Left ventricular thrombi are often located in an area of myocardial hypokinesis, dyskinesia or aneurysm formation. They are frequently crescent-shaped filling defects with broad based attachments (Fig. 8). However, a pedunculated appearance has been observed and can mimic myxoma [33]. Chronic thrombi may develop spotty calcifications, though this feature has not been shown to significantly differentiate thrombus from myxoma. Thrombus within the left ventricle may be distinguished from myocardium by lower attenuation characteristics with a threshold of 65 HU providing a sensitivity and specificity of 94 % and 97 %, respectively [29•]. Right ventricular thrombus is a rare finding and usually associated with intravenous catheters, pulmonary embolism, or pulmonary embolism in transit. They have also been associated with arrhythmogenic right ventricular dysplasia, Bechet’s disease, metastatic disease, and trauma [28].

In addition to intracardiac thrombus formation, the development of left ventricular pseudoaneurysm as a complication of a large myocardial infarction may present as a cardiac mass on echocardiography and can be easily distinguished using cardiac CT (Fig. 9).
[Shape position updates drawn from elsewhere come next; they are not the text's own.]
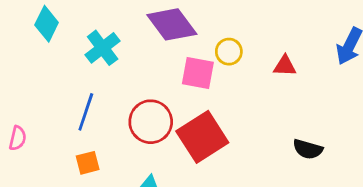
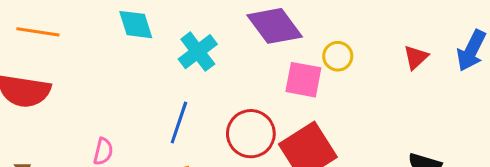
cyan diamond: (47, 24) -> (136, 25), turned -44
red triangle: (285, 66) -> (416, 57), moved, turned -45

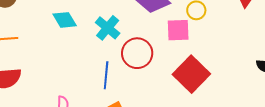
red circle: (251, 134) -> (137, 53), moved

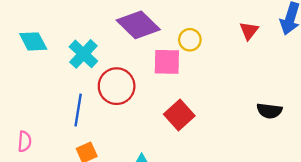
red square: (191, 74) -> (179, 115), size x0.7

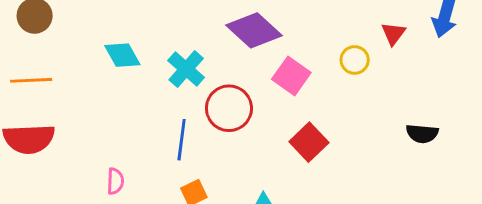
yellow circle: (190, 40) -> (355, 60), moved
pink square: (167, 62) -> (291, 76), turned 36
Pericardial cysts are benign, congenital lesions that account for 7 % of all mediastinal tumors [35]. Over 75 % are located within the cardiophrenic spaces, the majority of which have a right-sided predominance. This anatomic location helps to distinguish pericardial cysts from other similar findings to include bronchogenic cysts, thymic cysts, and cardiac teratomas. Additionally, with pericardial cysts, there is no connection with the pericardial space, unlike that of pericardial diverticulae. On cardiac CT, pericardial cysts are thin-walled structures that are sharply demarcated, lack septae, and have a homogenous appearance (Fig. 10). They are non-enhancing lesions with intravenous contrast administration and have attenuation similar to water (-10 to 20 HU) [36].

Cardiac CT has demonstrated to be highly accurate in identifying valvular vegetations, with a sensitivity of 97 % and specificity of 88 % as compared to transesophageal echocardiography [37]. On cardiac CT, vegetations appear as low-attenuation masses usually involving the valve leaflet free edge (Fig. 11). As a result, vegetations can lead to valvular destruction and/or dysfunction [38] and cardiac CT is particularly helpful in identifying perivalvular complications, such as perivalvular abscess formation, valve perforation, aortic pseudoaneurysms or extracardiac manifestations, such as septic emboli to the lung parenchyma.
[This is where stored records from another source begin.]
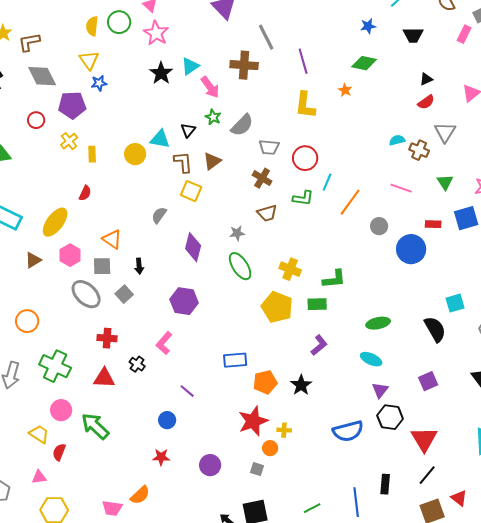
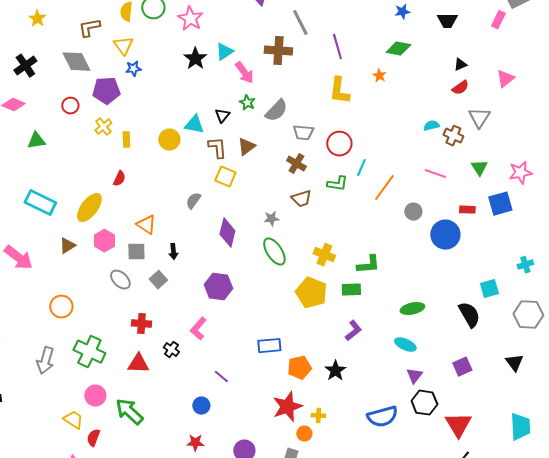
brown L-shape: (29, 42) -> (89, 28), moved
gray ellipse: (86, 294) -> (120, 280), size x0.7

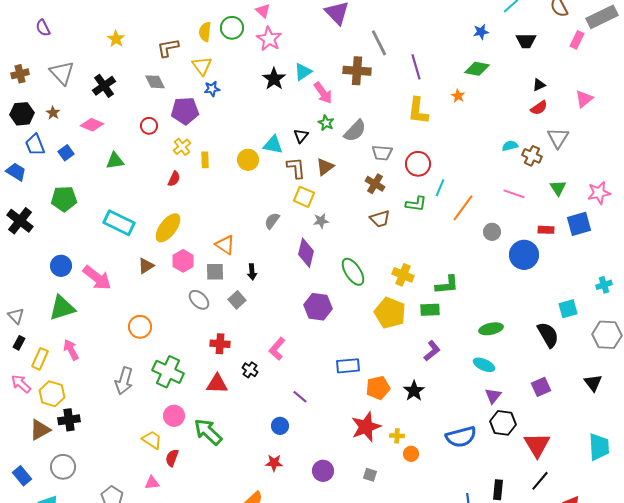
gray diamond: (76, 62) -> (155, 82), size x0.7
red semicircle: (119, 179) -> (174, 179), moved
gray star: (271, 219) -> (321, 221), moved
purple hexagon: (218, 287) -> (318, 307), moved
orange circle: (304, 434) -> (411, 454), moved

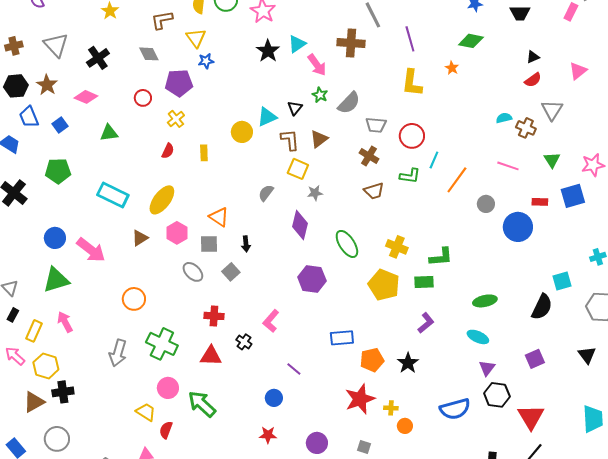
brown star: (53, 113) -> (47, 85), size x1.5
cyan triangle: (273, 145) -> (267, 117), turned -35
yellow rectangle: (205, 160) -> (204, 153), moved
black semicircle: (548, 335) -> (542, 307), turned 56

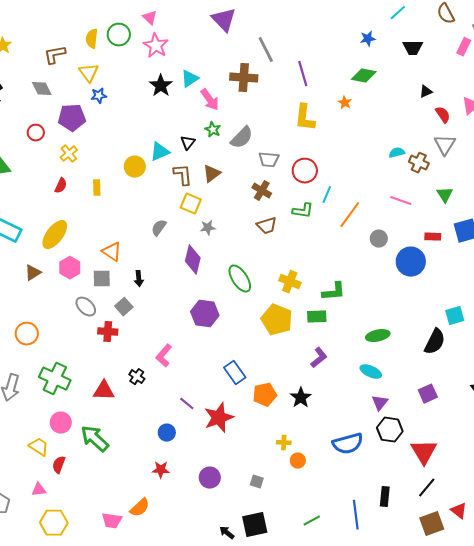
red semicircle: (533, 80) -> (443, 115), moved, turned -90
red cross: (214, 316) -> (108, 332), moved
blue rectangle: (342, 338) -> (235, 373), turned 60
red star: (360, 399) -> (219, 418), moved

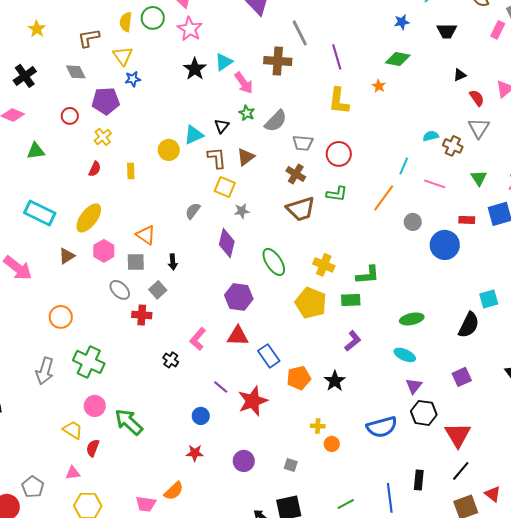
cyan line: (327, 195) -> (404, 166), moved
brown trapezoid: (267, 226) -> (301, 209), size x1.4
red triangle: (104, 391) -> (238, 336), moved

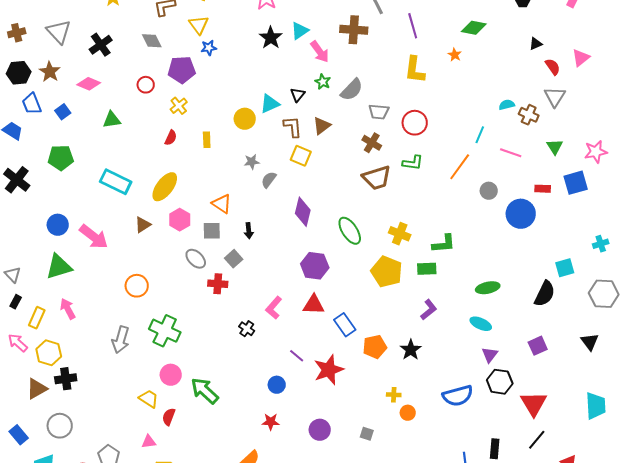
gray star: (242, 211) -> (252, 162), moved

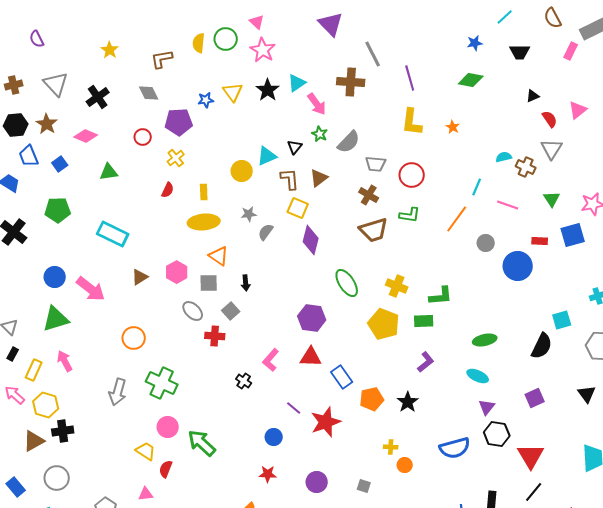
yellow triangle: (199, 25) -> (233, 92), moved
orange star: (455, 55) -> (453, 127), moved
yellow ellipse: (165, 187) -> (204, 222), moved, turned 48
purple diamond: (303, 212) -> (311, 240), moved

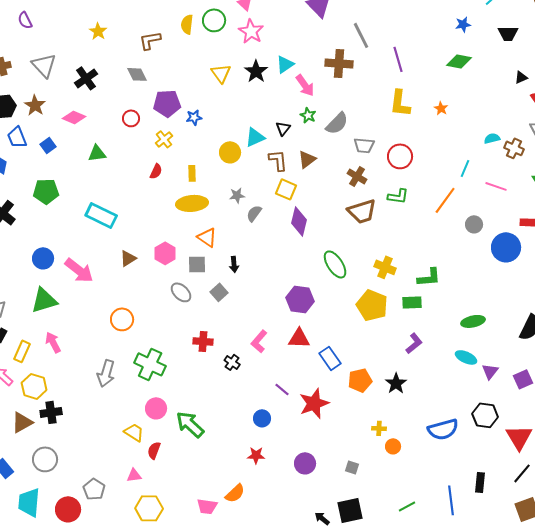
blue star: (206, 100) -> (194, 117), moved
red cross: (215, 336) -> (203, 341), moved
purple triangle: (487, 407) -> (490, 371), moved

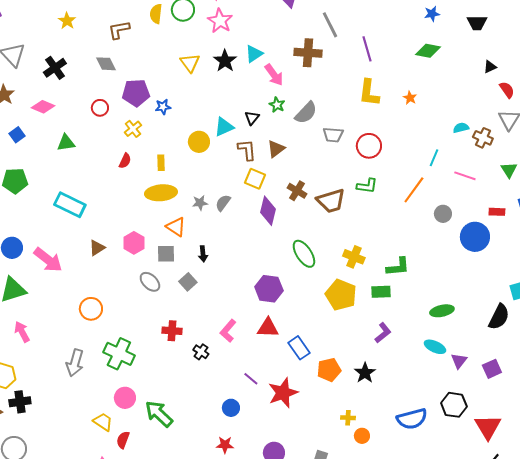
brown cross: (357, 176) -> (297, 191), moved
gray star: (237, 195) -> (200, 203), moved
The crista terminalis is a common mimicker of cardiac tumors when seen on cardiac CT and can be mistaken for a right atrial mass or thrombus. The crista terminalis is a smooth-surfaced, linear fibromuscular structure, with a vertical orientation and crescent shape running along the posterior wall of the right atrium from the superior vena cava to the inferior vena cava (Fig. 12). It separates the smooth sinus venosus portion of the right atrium from the trabeculated right atrial tissue and right atrial appendage. Regression is inconsistent among individuals resulting in a significant variation in the degree of fibromuscular extension. It is most notable when triphasic contrast injection protocols are used for cardiac CT. It can be distinguished on cardiac CT as a focal, low-density attenuation similar to fat.